I'm trying to solve Leetcode 424. Longest Repeating Character Replacement. Why is this code not working, I cannot get my head around it.

class Solution:
    def characterReplacement(self, s: str, k: int) -> int:
        l, r = 0, 0
        res = 0
        char_count = {}

        while r < len(s):
            char_count[s[r]] = char_count.get(s[r], 0) + 1
            substr_len = r - l + 1
            
            if substr_len - max(char_count.values()) <= k:
                res = max(res, substr_len)
                r += 1
            else:
                char_count[s[l]] -= 1
                l += 1
            
        
        return res

Test case:

Input
s =
"AABABBA"

k =
1

Output
5

Expected
4

While this works:

class Solution:
    def characterReplacement(self, s: str, k: int) -> int:
        l, r = 0, 0
        res = 0
        char_count = {}

        while r < len(s):
            char_count[s[r]] = char_count.get(s[r], 0) + 1
            substr_len = r - l + 1
            r += 1
            
            if substr_len - max(char_count.values()) <= k:
                res = max(res, substr_len)
            else:
                char_count[s[l]] -= 1
                l += 1
            
        
        return res

The difference between the two codes is where the right pointer is incremented. Shouldn't the right pointer only be incremented if the substr_len - max(char_count.values()) <= k? Isn't this what the first code is doing?, while the second code always increments the right pointer, even if substr_len > k?

Solution

  • The problem is that in case substr_len - max(char_count.values()) <= k is false, you are only decreasing the left bounds character count while staying at the same right bounds position. Therefore, on the next iteration you will count the right bounds character again. You would need to decrease char_count[s[r]] -= 1 as well in the else-block.

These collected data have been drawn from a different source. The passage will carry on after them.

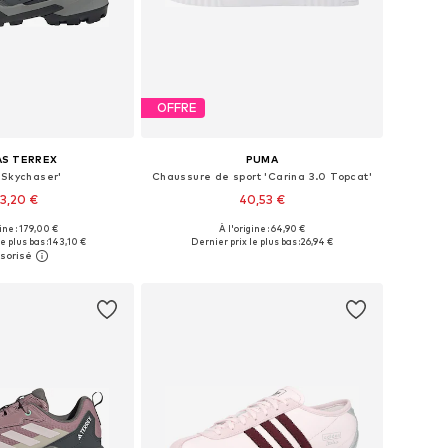
OFFRE
AS TERREX
PUMA
'Skychaser'
Chaussure de sport 'Carina 3.0 Topcat'
3,20 €
40,53 €
gine : 179,00 €
À l'origine : 64,90 €
 plusieurs tailles
Disponible en plusieurs tailles
e plus bas :
143,10 €
Dernier prix le plus bas :
26,94 €
r au panier
Ajouter au panier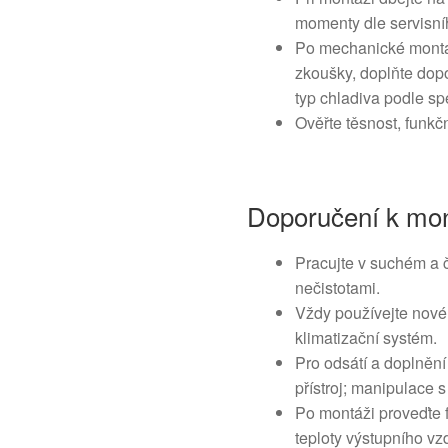
momenty dle servisní
Po mechanické montá
zkoušky, doplňte dop
typ chladiva podle sp
Ověřte těsnost, funkč
Doporučení k mon
Pracujte v suchém a č
nečistotami.
Vždy používejte nové 
klimatizační systém.
Pro odsátí a doplnění 
přístroj; manipulace 
Po montáži proveďte 
teploty výstupního vz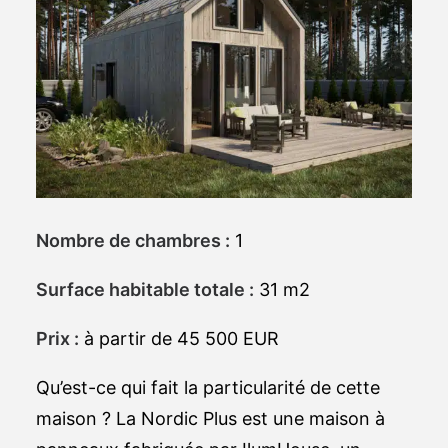
Nombre de chambres :
1
Surface habitable totale :
31 m2
Prix :
à partir de 45 500 EUR
Qu’est-ce qui fait la particularité de cette
maison ? La Nordic Plus est une maison à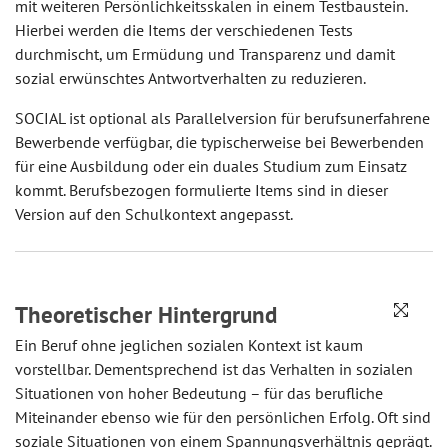
mit weiteren Persönlichkeitsskalen in einem Testbaustein.
Hierbei werden die Items der verschiedenen Tests
durchmischt, um Ermüdung und Transparenz und damit
sozial erwünschtes Antwortverhalten zu reduzieren.
SOCIAL ist optional als Parallelversion für berufsunerfahrene
Bewerbende verfügbar, die typischerweise bei Bewerbenden
für eine Ausbildung oder ein duales Studium zum Einsatz
kommt. Berufsbezogen formulierte Items sind in dieser
Version auf den Schulkontext angepasst.
Theoretischer Hintergrund
Ein Beruf ohne jeglichen sozialen Kontext ist kaum
vorstellbar. Dementsprechend ist das Verhalten in sozialen
Situationen von hoher Bedeutung – für das berufliche
Miteinander ebenso wie für den persönlichen Erfolg. Oft sind
soziale Situationen von einem Spannungsverhältnis geprägt.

    That your second code works is because you are searching for the maximum possible substring length. Before entering the else-block the first time the first and the second code behave identical. When you enter the else-block you are shifting the left and the right border (instead of only the left one). But that is not a problem, because you are not interested in substrings which are shorter in length. You never have to decrease your interval length in your algorithm.

    I hope, that this was understandable. Comment if you need more explanation :)